> Work request
Find the line containing "নেতাকর্মী ও বিভিন্ন". Retype it and every line after it through the end of the entries, exactly as written, with nothing added.

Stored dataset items

----------------------------------------

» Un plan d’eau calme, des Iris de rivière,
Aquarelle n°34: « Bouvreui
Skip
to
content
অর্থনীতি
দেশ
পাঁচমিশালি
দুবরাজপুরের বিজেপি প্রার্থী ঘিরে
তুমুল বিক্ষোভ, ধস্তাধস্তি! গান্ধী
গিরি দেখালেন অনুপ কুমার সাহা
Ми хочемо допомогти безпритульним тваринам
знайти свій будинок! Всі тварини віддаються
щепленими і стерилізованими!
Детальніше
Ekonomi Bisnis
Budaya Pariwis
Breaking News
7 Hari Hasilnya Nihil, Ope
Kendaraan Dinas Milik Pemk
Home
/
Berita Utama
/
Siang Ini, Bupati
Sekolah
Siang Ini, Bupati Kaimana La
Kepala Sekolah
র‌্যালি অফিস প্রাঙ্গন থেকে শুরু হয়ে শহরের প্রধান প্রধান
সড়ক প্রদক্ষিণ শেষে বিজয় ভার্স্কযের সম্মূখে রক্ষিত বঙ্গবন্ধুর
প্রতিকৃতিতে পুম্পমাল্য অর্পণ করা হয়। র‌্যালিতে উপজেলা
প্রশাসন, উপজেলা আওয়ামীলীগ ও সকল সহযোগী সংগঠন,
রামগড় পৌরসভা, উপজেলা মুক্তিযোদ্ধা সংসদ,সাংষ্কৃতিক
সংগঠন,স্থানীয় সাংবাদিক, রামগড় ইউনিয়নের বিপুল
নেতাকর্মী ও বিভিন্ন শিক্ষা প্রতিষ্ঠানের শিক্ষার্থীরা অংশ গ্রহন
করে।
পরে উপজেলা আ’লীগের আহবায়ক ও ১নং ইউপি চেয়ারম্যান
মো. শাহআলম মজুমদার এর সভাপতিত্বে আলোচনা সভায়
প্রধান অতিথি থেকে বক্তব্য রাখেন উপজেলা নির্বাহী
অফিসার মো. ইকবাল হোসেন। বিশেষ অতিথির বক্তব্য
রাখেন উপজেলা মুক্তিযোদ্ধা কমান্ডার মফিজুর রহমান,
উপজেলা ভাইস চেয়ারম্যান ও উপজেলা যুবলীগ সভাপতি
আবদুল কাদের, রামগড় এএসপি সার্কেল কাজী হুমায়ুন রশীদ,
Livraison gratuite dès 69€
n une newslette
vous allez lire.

----------------------------------------

> Your response
নেতাকর্মী ও বিভিন্ন শিক্ষা প্রতিষ্ঠানের শিক্ষার্থীরা অংশ গ্রহন
করে।
পরে উপজেলা আ’লীগের আহবায়ক ও ১নং ইউপি চেয়ারম্যান
মো. শাহআলম মজুমদার এর সভাপতিত্বে আলোচনা সভায়
প্রধান অতিথি থেকে বক্তব্য রাখেন উপজেলা নির্বাহী
অফিসার মো. ইকবাল হোসেন। বিশেষ অতিথির বক্তব্য
রাখেন উপজেলা মুক্তিযোদ্ধা কমান্ডার মফিজুর রহমান,
উপজেলা ভাইস চেয়ারম্যান ও উপজেলা যুবলীগ সভাপতি
আবদুল কাদের, রামগড় এএসপি সার্কেল কাজী হুমায়ুন রশীদ,
Livraison gratuite dès 69€
n une newslette
vous allez lire.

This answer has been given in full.